━━━ Data extract ━━━
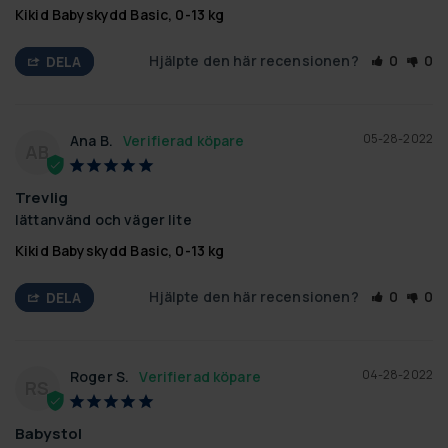
Kikid Babyskydd Basic, 0-13 kg
Hjälpte den här recensionen?
0
0
DELA
05-28-2022
Ana B.
AB
Trevlig
lättanvänd och väger lite
Kikid Babyskydd Basic, 0-13 kg
Hjälpte den här recensionen?
0
0
DELA
04-28-2022
Roger S.
RS
Babystol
━━━
From the first line to the last, transcribe the listing exactly; skip the pictures.

**Answer to this exercise**
Kikid Babyskydd Basic, 0-13 kg
Hjälpte den här recensionen?
0
0
DELA
05-28-2022
Ana B.
AB
Trevlig
lättanvänd och väger lite
Kikid Babyskydd Basic, 0-13 kg
Hjälpte den här recensionen?
0
0
DELA
04-28-2022
Roger S.
RS
Babystol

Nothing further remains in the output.